Donald Trump’s Big Lie about the 2020 election was once a fringe idea. It was thought up by Trump and his team to throw the election into chaos and, he hoped, keep Trump in power, no matter the election results.
Republicans in Congress didn’t have to follow suit, but they did and have been repeating the lies about the election for months. Even after their lives were put in danger on January 6 by an angry mob of Trump hooligans, 147 of them voted to overturn the election results. Republicans at the state level, meanwhile, have now passed 30 laws to restrict voting based on the lies about “voter fraud.”
This is all despite the fact that, evidently, Republican lawmakers don’t even believe in the Big Lie. Rep. Adam Kinzinger (R-Illinois) said on CNN on Wednesday that nearly all of his colleagues in Congress don’t actually believe that there was widespread voter fraud in the 2020 election — but they repeat the lie anyway.
“Save one or two maybe out here, nobody — and I think it’s very important to repeat — nobody actually believes the election was stolen from Donald Trump, but a lot of them are happy to go out and say it was,” Kinzinger told Wolf Blitzer.
Kinzinger, one of the two Republicans on the House committee to investigate January 6, also said that Republican colleagues are quietly supportive of his work on the committee. “There is a lot of people, you know, that come up and say it. And it’s not any of them that go on TV and spout the Big Lie and then say it. It’s the ones that stay more quiet that I think appreciate the stand,” he said. “But it’s a lot.”
Most observers would have a hard time believing that Republicans who don’t stand behind the Big Lie are actually the silent majority in Congress. GOP members have been repeating the lie for months and have even convinced their voter base that the election was stolen, even if they claim in private that they don’t believe it themselves. They had even voted to oust the other Republican on the January 6 committee, Rep. Liz Cheney (R-Wyoming), from party leadership back in May for not repeating Trump’s lie.

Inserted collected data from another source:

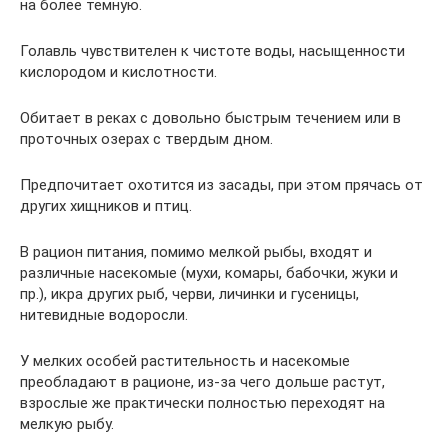
на более темную.
Голавль чувствителен к чистоте воды, насыщенности
кислородом и кислотности.
Обитает в реках с довольно быстрым течением или в
проточных озерах с твердым дном.
Предпочитает охотится из засады, при этом прячась от
других хищников и птиц.
В рацион питания, помимо мелкой рыбы, входят и
различные насекомые (мухи, комары, бабочки, жуки и
пр.), икра других рыб, черви, личинки и гусеницы,
нитевидные водоросли.
У мелких особей растительность и насекомые
преобладают в рационе, из-за чего дольше растут,
взрослые же практически полностью переходят на
мелкую рыбу.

Kinzinger and Cheney aren’t angels. They are, as William Pitt recently wrote for Truthout, “hardcore House Republicans” that count as moderates only because they reject the Big Lie — a very low bar. “At first blush, the inclusion of Cheney and Kinzinger would seem to represent a giant step back” because of their heinous views on LGBTQ rights, health care and the forever wars in the Middle East, Pitt wrote.
But the party as a whole has become so extreme that the two seem like middle-of-the-road legislators. The drama stirred by the party over the January 6 committee did even more to exaggerate that stance.
House Minority Leader Kevin McCarthy (R-California) had raised a stink over House Speaker Nancy Pelosi’s (D-California) rejection of his picks, Representatives Jim Jordan (R-Ohio) and Jim Banks (R-Indiana), from the January 6 committee. He called the process a “sham” and said that the Republican Party would not take part, making it seem as though the entire caucus was opposed to the process.
As Kinzinger has said, however, this is clearly not the case. Though many Trump-allied Republicans downplay the attack today, it would appear that many of them are still alarmed about the severity of the attack, even if they won’t admit it.
Rep. Andrew Clyde (R-Georgia), for instance, has referred to the attack as a “normal tourist visit,” a comparison that he still stands by today. But photos from the day show him and fellow lawmakers barricading the door of the House chamber, suggesting that even he believed it was anything but normal six months ago.
Rep. Mo Brooks (R-Alabama), who had told the Trump mob to “start taking down names and kicking ass” before they attacked the Capitol, recently admitted to Slate that he was warned of the risks of the day and wore body armor to protect himself. Still, he thinks that the January 6 committee isn’t necessary and the conservative attack to reinstate Trump as president despite the will of over 81 million voters would be somehow more politicized than it already has been because of the hearings.